Work to be completed = An exact copy of every entry is required, without the pictures.

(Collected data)
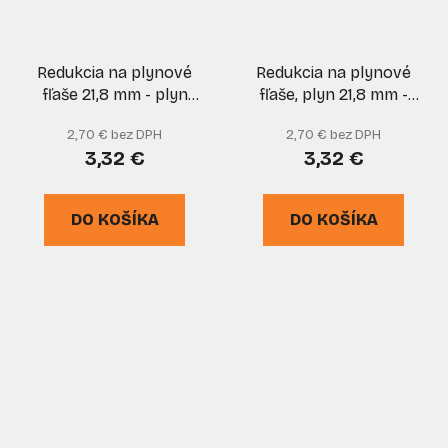
Redukcia na plynové
Redukcia na plynové
fľaše 21,8 mm - plyn
fľaše, plyn 21,8 mm -
3/8", XL-TOOLS
3/8", XL-TOOLS
2,70 € bez DPH
2,70 € bez DPH
3,32 €
3,32 €
DO KOŠÍKA
DO KOŠÍKA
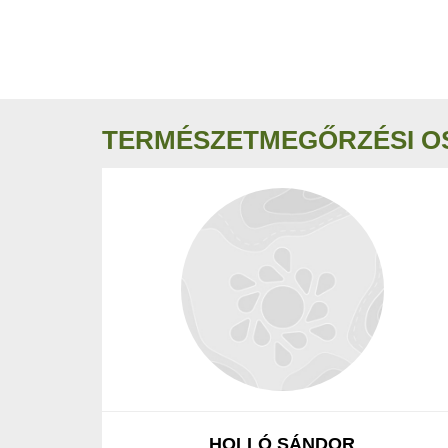
TERMÉSZETMEGŐRZÉSI O
HOLLÓ SÁNDOR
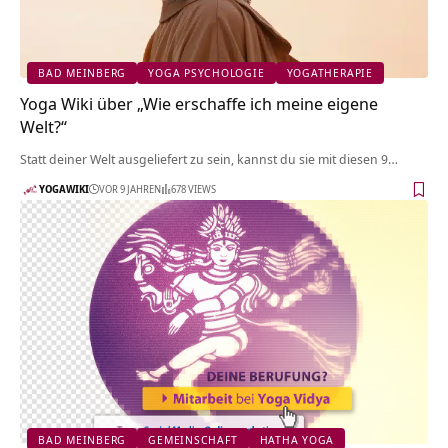
BAD MEINBERG
YOGA PSYCHOLOGIE
YOGATHERAPIE
Yoga Wiki über „Wie erschaffe ich meine eigene
Welt?“
Statt deiner Welt ausgeliefert zu sein, kannst du sie mit diesen 9…
YOGAWIKI
VOR 9 JAHREN
678 VIEWS
BAD MEINBERG
GEMEINSCHAFT
HATHA YOGA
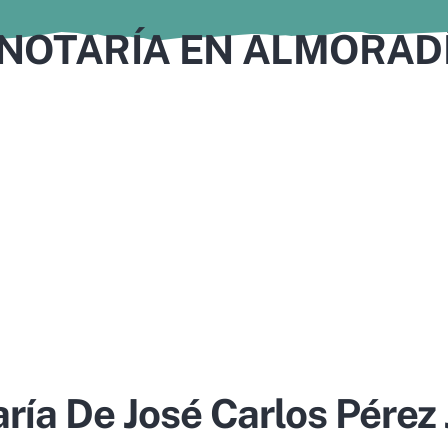
NOTARÍA EN ALMORAD
ría De José Carlos Pérez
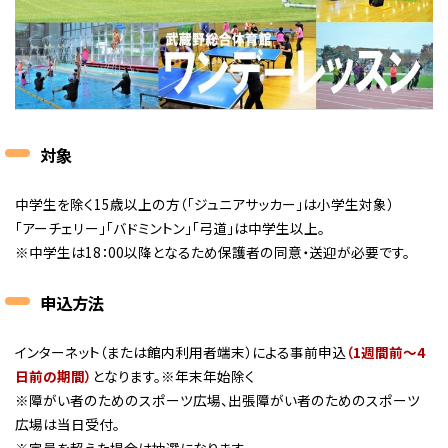
対象
中学生を除く15歳以上の方（「ジュニアサッカー」は小学生対象）
「アーチェリー」「バドミントン」「弓道」は中学生以上。
※中学生は18：00以降となるため保護者の同意・送迎が必要です。
申込方法
インターネット（または館内利用者端末）による事前申込
（1週間前～4
日前の期間）
となります。※年末年始除く
※障がい者のためのスポーツ広場、出張障がい者のためのスポーツ
広場は当日受付。
※定員を超えた場合は抽選になります。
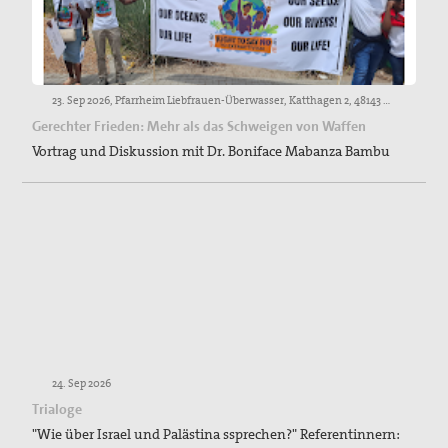
23. Sep 2026, Pfarrheim Liebfrauen-Überwasser, Katthagen 2, 48143 Münster
Gerechter Frieden: Mehr als das Schweigen von Waffen
Vortrag und Diskussion mit Dr. Boniface Mabanza Bambu
24. Sep 2026
Trialoge
"Wie über Israel und Palästina ssprechen?" Referentinnern:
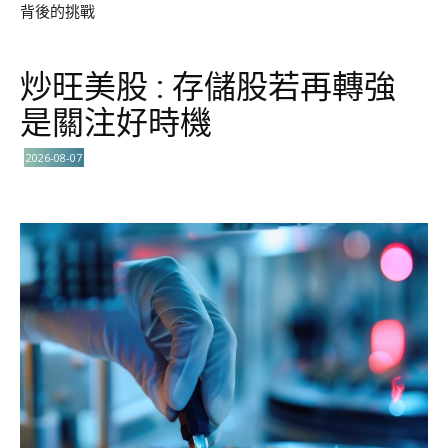
背後的挑戰
炒旺美股 : 存儲股若再轉強
是關注好時機
2026-08-07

Written response =
Redukcia na plynové
Redukcia na plynové
fľaše 21,8 mm - plyn
fľaše, plyn 21,8 mm -
3/8", XL-TOOLS
3/8", XL-TOOLS
2,70 € bez DPH
2,70 € bez DPH
3,32 €
3,32 €
DO KOŠÍKA
DO KOŠÍKA
TERMÉSZETMEGŐRZÉSI O
HOLLÓ SÁNDOR
BAD MEINBERG
YOGA PSYCHOLOGIE
YOGATHERAPIE
Yoga Wiki über „Wie erschaffe ich meine eigene
Welt?“
Statt deiner Welt ausgeliefert zu sein, kannst du sie mit diesen 9…
YOGAWIKI
VOR 9 JAHREN
678 VIEWS
BAD MEINBERG
GEMEINSCHAFT
HATHA YOGA
NOTARÍA EN ALMORAD
ría De José Carlos Pérez
対象
中学生を除く15歳以上の方（「ジュニアサッカー」は小学生対象）
「アーチェリー」「バドミントン」「弓道」は中学生以上。
※中学生は18：00以降となるため保護者の同意・送迎が必要です。
申込方法
インターネット（または館内利用者端末）による事前申込
（1週間前～4
日前の期間）
となります。※年末年始除く
※障がい者のためのスポーツ広場、出張障がい者のためのスポーツ
広場は当日受付。
※定員を超えた場合は抽選になります。
23. Sep 2026, Pfarrheim Liebfrauen-Überwasser, Katthagen 2, 48143 Münster
Gerechter Frieden: Mehr als das Schweigen von Waffen
Vortrag und Diskussion mit Dr. Boniface Mabanza Bambu
24. Sep 2026
Trialoge
"Wie über Israel und Palästina ssprechen?" Referentinnern:
背後的挑戰
炒旺美股 : 存儲股若再轉強
是關注好時機
2026-08-07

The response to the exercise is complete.